Our iPhone is well protected. In order to unlock the screen we need to enter the password or give the Touch ID sensor to count our fingerprints. To reset settings, enter the password to disable “Find my iPhone” again requires a password, and to activate the device in case of flashing also requires a password. But for some reason to turn off iPhone without any additional action.
Colleagues from 9to5Mac are concerned that an attacker who can seize another’s smartphone, will shut off, and the owner will not help the function “Find iPhone”. Of course, the attacker will not be able to use someone else’s device, but he can still sell it for parts. The owner would be more likely to find your device, if to disable iPhone required to enter a password or confirm off via Touch ID.
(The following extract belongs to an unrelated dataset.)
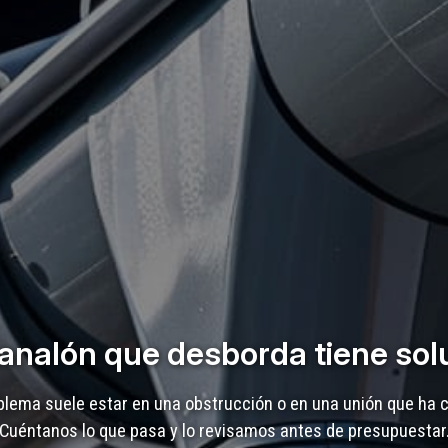
analón que desborda tiene sol
blema suele estar en una obstrucción o en una unión que ha 
Cuéntanos lo que pasa y lo revisamos antes de presupuestar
There is one small omission. Even without turning off the smartphone, an attacker may cause the control Center and enable airplane mode or remove the SIM card. However, it requires more ingenuity than the simple disconnection of the smartphone. Colleagues from 9to5Mac have found only one drawback in having to enter a password when shutting down. If your smartphone gets water, you will want to turn it off immediately, and it may be more difficult. However, if the water got, so your smartphone is no longer good.
Certainly there are some contradictions that do not allow Apple to add this simple element of protection. Perhaps our readers will help to find them. If they are not found, why would Apple not just add protection to shut off?